Task objective »
Repeat the lines of the data exactly and exclude any picture among them.

Dataset entries:
===============

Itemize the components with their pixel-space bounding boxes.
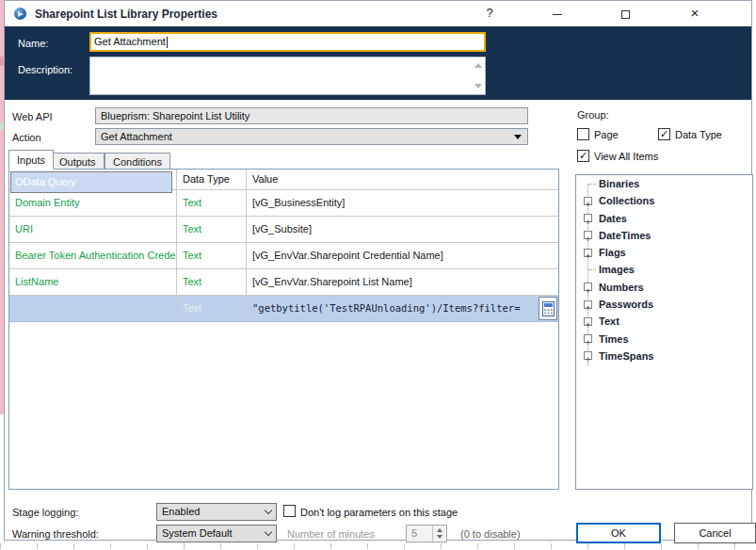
param-value[interactable]: [vG_BusinessEntity]: [247, 190, 558, 217]
param-name-cell[interactable]: OData Query: [9, 296, 177, 322]
data-items-tree: Binaries Collections Dates DateTimes Fla…: [575, 174, 753, 490]
minimize-button[interactable]: [543, 1, 571, 25]
group-label: Group:: [577, 109, 609, 121]
tree-item-label: Binaries: [599, 178, 639, 189]
expand-plus-icon[interactable]: [584, 334, 592, 343]
param-type[interactable]: Text: [177, 296, 247, 322]
tree-item-images[interactable]: Images: [576, 261, 752, 278]
tab-conditions[interactable]: Conditions: [105, 153, 170, 170]
column-header-value: Value: [247, 170, 558, 190]
cancel-button[interactable]: Cancel: [674, 523, 756, 543]
datatype-checkbox[interactable]: ✓: [658, 128, 670, 140]
title-bar[interactable]: Sharepoint List Library Properties ? ×: [5, 1, 751, 26]
tree-item-numbers[interactable]: Numbers: [576, 279, 752, 296]
param-name[interactable]: Bearer Token Authentication Credent...: [9, 243, 177, 269]
expand-plus-icon[interactable]: [584, 300, 592, 309]
param-value[interactable]: [vG_EnvVar.Sharepoint Credential Name]: [247, 243, 558, 269]
table-row-selected[interactable]: OData Query Text "getbytitle('TestRPAUnl…: [9, 296, 558, 322]
ok-button[interactable]: OK: [576, 523, 661, 543]
help-button[interactable]: ?: [475, 1, 504, 25]
expression-editor-button[interactable]: [539, 297, 557, 320]
param-type[interactable]: Text: [177, 269, 247, 296]
view-all-items-checkbox[interactable]: ✓: [577, 150, 589, 162]
warning-threshold-dropdown[interactable]: System Default: [156, 525, 277, 542]
tree-item-label: Text: [599, 315, 619, 327]
tree-leaf-stub: [588, 269, 596, 270]
stage-logging-dropdown[interactable]: Enabled: [156, 503, 277, 521]
tree-item-timespans[interactable]: TimeSpans: [576, 348, 752, 364]
parameters-table: Name Data Type Value Domain Entity Text …: [8, 169, 559, 490]
tree-item-label: Numbers: [599, 282, 644, 293]
expand-plus-icon[interactable]: [584, 317, 592, 326]
scroll-down-icon[interactable]: [475, 84, 482, 89]
tree-item-label: DateTimes: [599, 230, 651, 241]
param-type[interactable]: Text: [177, 190, 247, 217]
blueprism-action-icon: [14, 8, 26, 20]
disable-hint-text: (0 to disable): [460, 528, 521, 540]
view-all-items-checkbox-label: View All Items: [594, 151, 658, 162]
table-row[interactable]: Domain Entity Text [vG_BusinessEntity]: [9, 190, 558, 217]
stage-logging-label: Stage logging:: [12, 507, 78, 518]
maximize-button[interactable]: [611, 1, 639, 25]
name-input-text: Get Attachment: [94, 36, 166, 47]
web-api-field[interactable]: Blueprism: Sharepoint List Utility: [95, 107, 528, 124]
dont-log-checkbox[interactable]: [283, 505, 296, 517]
expand-plus-icon[interactable]: [584, 351, 592, 360]
tree-item-dates[interactable]: Dates: [576, 210, 752, 227]
description-textarea[interactable]: [89, 57, 486, 95]
tree-item-label: Dates: [599, 213, 627, 224]
action-label: Action: [12, 132, 41, 143]
tree-item-passwords[interactable]: Passwords: [576, 296, 752, 313]
tree-item-flags[interactable]: Flags: [576, 244, 752, 261]
header-band: Name: Get Attachment Description:: [5, 26, 751, 100]
table-row[interactable]: Bearer Token Authentication Credent... T…: [9, 243, 558, 269]
tree-item-label: Images: [599, 264, 635, 275]
param-value[interactable]: [vG_Subsite]: [247, 217, 558, 243]
name-label: Name:: [18, 38, 48, 49]
tree-item-text[interactable]: Text: [576, 313, 752, 330]
page-checkbox[interactable]: [577, 128, 589, 140]
tree-item-datetimes[interactable]: DateTimes: [576, 227, 752, 244]
spin-up-icon[interactable]: [437, 528, 442, 532]
expand-plus-icon[interactable]: [584, 283, 592, 291]
expand-plus-icon[interactable]: [584, 249, 592, 257]
table-row[interactable]: URI Text [vG_Subsite]: [9, 217, 558, 243]
background-grid-ticks: [0, 543, 756, 549]
expand-plus-icon[interactable]: [584, 197, 592, 205]
table-row[interactable]: ListName Text [vG_EnvVar.Sharepoint List…: [9, 269, 558, 296]
dropdown-arrow-icon: [514, 135, 522, 139]
datatype-checkbox-label: Data Type: [675, 129, 722, 140]
tree-item-label: Passwords: [599, 299, 653, 310]
minutes-spinner[interactable]: 5: [406, 525, 447, 542]
warning-threshold-value: System Default: [162, 527, 233, 539]
spin-down-icon[interactable]: [437, 535, 442, 539]
tree-item-label: Flags: [599, 247, 626, 258]
param-name[interactable]: ListName: [9, 269, 177, 296]
tab-inputs[interactable]: Inputs: [8, 150, 54, 170]
scroll-up-icon[interactable]: [475, 63, 482, 68]
param-type[interactable]: Text: [177, 243, 247, 269]
tree-item-collections[interactable]: Collections: [576, 192, 752, 209]
expand-plus-icon[interactable]: [584, 214, 592, 222]
param-value-expression: "getbytitle('TestRPAUnloading')/Items?fi…: [252, 302, 520, 314]
tree-item-times[interactable]: Times: [576, 331, 752, 348]
spinner-buttons[interactable]: [432, 526, 446, 542]
action-dropdown[interactable]: Get Attachment: [95, 128, 528, 145]
warning-threshold-label: Warning threshold:: [12, 528, 99, 540]
tree-item-binaries[interactable]: Binaries: [576, 175, 752, 192]
minimize-icon: [553, 14, 562, 15]
expand-plus-icon[interactable]: [584, 231, 592, 239]
param-value-cell[interactable]: "getbytitle('TestRPAUnloading')/Items?fi…: [247, 296, 558, 322]
param-name[interactable]: Domain Entity: [9, 190, 177, 217]
page-checkbox-label: Page: [594, 129, 619, 140]
param-name[interactable]: URI: [9, 217, 177, 243]
tree-item-label: TimeSpans: [599, 350, 654, 362]
maximize-icon: [621, 10, 630, 19]
param-type[interactable]: Text: [177, 217, 247, 243]
tree-item-label: Times: [599, 333, 629, 345]
close-button[interactable]: ×: [681, 1, 709, 25]
param-value[interactable]: [vG_EnvVar.Sharepoint List Name]: [247, 269, 558, 296]
name-input[interactable]: Get Attachment: [89, 32, 486, 52]
minutes-spinner-value: 5: [411, 527, 417, 539]
tab-outputs[interactable]: Outputs: [51, 153, 105, 170]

===============

Reply to the exercise »
Itemize the components with their pixel-space bounding boxes.
param-value[interactable]: [vG_BusinessEntity]: [247, 190, 558, 217]
param-name-cell[interactable]: OData Query: [9, 296, 177, 322]
data-items-tree: Binaries Collections Dates DateTimes Fla…: [575, 174, 753, 490]
minimize-button[interactable]: [543, 1, 571, 25]
group-label: Group:: [577, 109, 609, 121]
tree-item-label: Binaries: [599, 178, 639, 189]
expand-plus-icon[interactable]: [584, 334, 592, 343]
param-type[interactable]: Text: [177, 296, 247, 322]
tree-item-images[interactable]: Images: [576, 261, 752, 278]
tab-conditions[interactable]: Conditions: [105, 153, 170, 170]
column-header-value: Value: [247, 170, 558, 190]
cancel-button[interactable]: Cancel: [674, 523, 756, 543]
datatype-checkbox[interactable]: ✓: [658, 128, 670, 140]
title-bar[interactable]: Sharepoint List Library Properties ? ×: [5, 1, 751, 26]
tree-item-numbers[interactable]: Numbers: [576, 279, 752, 296]
param-name[interactable]: Bearer Token Authentication Credent...: [9, 243, 177, 269]
expand-plus-icon[interactable]: [584, 300, 592, 309]
param-value[interactable]: [vG_EnvVar.Sharepoint Credential Name]: [247, 243, 558, 269]
table-row-selected[interactable]: OData Query Text "getbytitle('TestRPAUnl…: [9, 296, 558, 322]
ok-button[interactable]: OK: [576, 523, 661, 543]
help-button[interactable]: ?: [475, 1, 504, 25]
expression-editor-button[interactable]: [539, 297, 557, 320]
param-type[interactable]: Text: [177, 269, 247, 296]
view-all-items-checkbox[interactable]: ✓: [577, 150, 589, 162]
warning-threshold-dropdown[interactable]: System Default: [156, 525, 277, 542]
tree-item-label: Text: [599, 315, 619, 327]
tree-leaf-stub: [588, 269, 596, 270]
stage-logging-dropdown[interactable]: Enabled: [156, 503, 277, 521]
tree-item-timespans[interactable]: TimeSpans: [576, 348, 752, 364]
parameters-table: Name Data Type Value Domain Entity Text …: [8, 169, 559, 490]
tree-item-label: Numbers: [599, 282, 644, 293]
expand-plus-icon[interactable]: [584, 317, 592, 326]
scroll-down-icon[interactable]: [475, 84, 482, 89]
tree-item-label: DateTimes: [599, 230, 651, 241]
param-type[interactable]: Text: [177, 190, 247, 217]
blueprism-action-icon: [14, 8, 26, 20]
disable-hint-text: (0 to disable): [460, 528, 521, 540]
view-all-items-checkbox-label: View All Items: [594, 151, 658, 162]
table-row[interactable]: Domain Entity Text [vG_BusinessEntity]: [9, 190, 558, 217]
stage-logging-label: Stage logging:: [12, 507, 78, 518]
maximize-button[interactable]: [611, 1, 639, 25]
name-input-text: Get Attachment: [94, 36, 166, 47]
web-api-field[interactable]: Blueprism: Sharepoint List Utility: [95, 107, 528, 124]
dont-log-checkbox[interactable]: [283, 505, 296, 517]
expand-plus-icon[interactable]: [584, 351, 592, 360]
tree-item-dates[interactable]: Dates: [576, 210, 752, 227]
description-textarea[interactable]: [89, 57, 486, 95]
tree-item-label: Dates: [599, 213, 627, 224]
action-label: Action: [12, 132, 41, 143]
tree-item-passwords[interactable]: Passwords: [576, 296, 752, 313]
tree-item-flags[interactable]: Flags: [576, 244, 752, 261]
header-band: Name: Get Attachment Description:: [5, 26, 751, 100]
table-row[interactable]: Bearer Token Authentication Credent... T…: [9, 243, 558, 269]
tree-item-label: Images: [599, 264, 635, 275]
param-value[interactable]: [vG_Subsite]: [247, 217, 558, 243]
name-label: Name:: [18, 38, 48, 49]
tree-item-text[interactable]: Text: [576, 313, 752, 330]
page-checkbox[interactable]: [577, 128, 589, 140]
tree-item-datetimes[interactable]: DateTimes: [576, 227, 752, 244]
spin-up-icon[interactable]: [437, 528, 442, 532]
expand-plus-icon[interactable]: [584, 283, 592, 291]
expand-plus-icon[interactable]: [584, 249, 592, 257]
table-row[interactable]: URI Text [vG_Subsite]: [9, 217, 558, 243]
background-grid-ticks: [0, 543, 756, 549]
expand-plus-icon[interactable]: [584, 197, 592, 205]
table-row[interactable]: ListName Text [vG_EnvVar.Sharepoint List…: [9, 269, 558, 296]
dropdown-arrow-icon: [514, 135, 522, 139]
datatype-checkbox-label: Data Type: [675, 129, 722, 140]
tree-item-label: Passwords: [599, 299, 653, 310]
minutes-spinner[interactable]: 5: [406, 525, 447, 542]
warning-threshold-value: System Default: [162, 527, 233, 539]
spin-down-icon[interactable]: [437, 535, 442, 539]
tree-item-label: Flags: [599, 247, 626, 258]
param-name[interactable]: ListName: [9, 269, 177, 296]
tab-inputs[interactable]: Inputs: [8, 150, 54, 170]
scroll-up-icon[interactable]: [475, 63, 482, 68]
param-type[interactable]: Text: [177, 243, 247, 269]
tree-item-collections[interactable]: Collections: [576, 192, 752, 209]
expand-plus-icon[interactable]: [584, 214, 592, 222]
param-value-expression: "getbytitle('TestRPAUnloading')/Items?fi…: [252, 302, 520, 314]
tree-item-times[interactable]: Times: [576, 331, 752, 348]
spinner-buttons[interactable]: [432, 526, 446, 542]
action-dropdown[interactable]: Get Attachment: [95, 128, 528, 145]
warning-threshold-label: Warning threshold:: [12, 528, 99, 540]
tree-item-binaries[interactable]: Binaries: [576, 175, 752, 192]
minimize-icon: [553, 14, 562, 15]
expand-plus-icon[interactable]: [584, 231, 592, 239]
param-value-cell[interactable]: "getbytitle('TestRPAUnloading')/Items?fi…: [247, 296, 558, 322]
param-name[interactable]: Domain Entity: [9, 190, 177, 217]
page-checkbox-label: Page: [594, 129, 619, 140]
param-name[interactable]: URI: [9, 217, 177, 243]
tree-item-label: TimeSpans: [599, 350, 654, 362]
maximize-icon: [621, 10, 630, 19]
param-type[interactable]: Text: [177, 217, 247, 243]
tree-item-label: Times: [599, 333, 629, 345]
close-button[interactable]: ×: [681, 1, 709, 25]
param-value[interactable]: [vG_EnvVar.Sharepoint List Name]: [247, 269, 558, 296]
name-input[interactable]: Get Attachment: [89, 32, 486, 52]
minutes-spinner-value: 5: [411, 527, 417, 539]
tab-outputs[interactable]: Outputs: [51, 153, 105, 170]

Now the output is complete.